Equity Injection
In a previous post, I considered four options for funding, but I missed one.
401K ROBS
Thanks to my sister’s best friend who pointed out the option of using a 401K Roll Over for Business Startups (ROBS). Essentially, ROBS plans allow you to form a C corporation and fund a business acquisition with no penalty or withdraw tax. That would be necessary to withdraw that money and purchase a business. This could also allow me to move more confidently on a deal and/or give me an edge when trying to lock up a company. Some sources of information on these plans can be found here:
The downsides to using ROBS if I use it for the equity portion of a loan with the SBA, my ROBS will own proportionally to my other contributions toward the equity injection. For example, if my ROBS is brining $450K, and I contribute $50K from my savings account my ROBS plan will own 90% of the business, and I in my own name, will own 10% of the business. Another downside is that what is necessary and proper for the business is more closely scrutinized. Being a C corporation can lead to higher taxes, which leads many small C corporations to reinvest that money as much as possible to not have to pay tax on it. This can be good for growth, but can also lead to a lower business evaluation if the sudden need to sell should arise.
401K Loans
The option of using retirement loans that was mentioned in the aforementioned previous post turns out to be a bad idea.
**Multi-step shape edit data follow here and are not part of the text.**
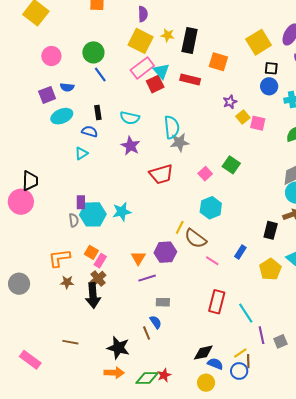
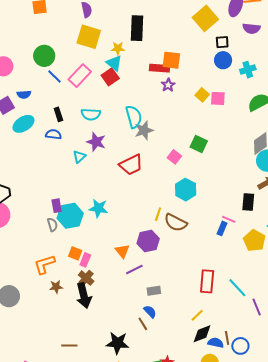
yellow star: (168, 35) -> (118, 48), moved
orange square: (218, 62) -> (171, 60), moved
pink rectangle: (142, 68) -> (80, 76), moved
red rectangle: (190, 79) -> (159, 68), moved
purple star: (230, 102) -> (168, 85), moved
cyan triangle: (81, 153) -> (79, 157), moved
cyan star: (122, 212) -> (98, 208), turned 30
pink line: (212, 261) -> (229, 219), moved
yellow line: (240, 353) -> (197, 315), moved
brown line: (248, 361) -> (227, 338), moved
After discussions with a lawyer on the subject, it will be a very difficult or maybe impossible to pull off. Each solo 401K plan would need to be tied to a separate business, so in my case, I would be setting up six companies and trying to run them all for a profit, while trying to buy a business. Can you see the problem? I might be able to get a couple of companies going simultaneously, but I think if I tried for six, I would assuredly be audited by the IRS. Likely that would not end well as they would probably see it as a tax dodge.
Investors
I still may seek investors as that may allow me to own approximately 75-80% of the company in my name and the rest for investors who would likely get ~2% for each 1% of capital contributed. This will force a board arrangement, and the associated reporting, which could be a good thing. The advantages are that I presumably will choose at least one investor with some relevant experience, which could be a useful resource to bounce ideas off. It will also give the opportunity for family and friends to potentially gain some of the wealth creation these opportunities provide. In turn, I could set up my 401K money as a solo 401K and invest in other business searchers. Which could diversify my wealth. Of course, there are downsides, such as, I don’t own 100% of the company, and I have to attract investors. Attracting investors is mostly done between a signed letter of intent (LOI) and closing. So while, I am trying to get due diligence done, I will also be trying to get investors. This presents some timing challenges.
Path Forward
Ultimately, I am unsure of which way to go at this time. Both paths have advantages and disadvantages. I guess the best position would be to have investors ready to fund a deal, which would lower the uncertainty. Most investors, for self funded searchers, invest in the deal, so this is unlikely. Of course, I could go ahead and set up my 401K ROBS which cost between $3-5K for initial cost, and a reoccurring cost to administer it, and have that ready to go as a backstop. This cost would be wasted if I don’t use it. I could wait and plan to set up the 401K ROBS after I have a deal under LOI. Both companies mentioned above claimed it can be done in as little as 3 weeks, but more commonly 4-6 weeks.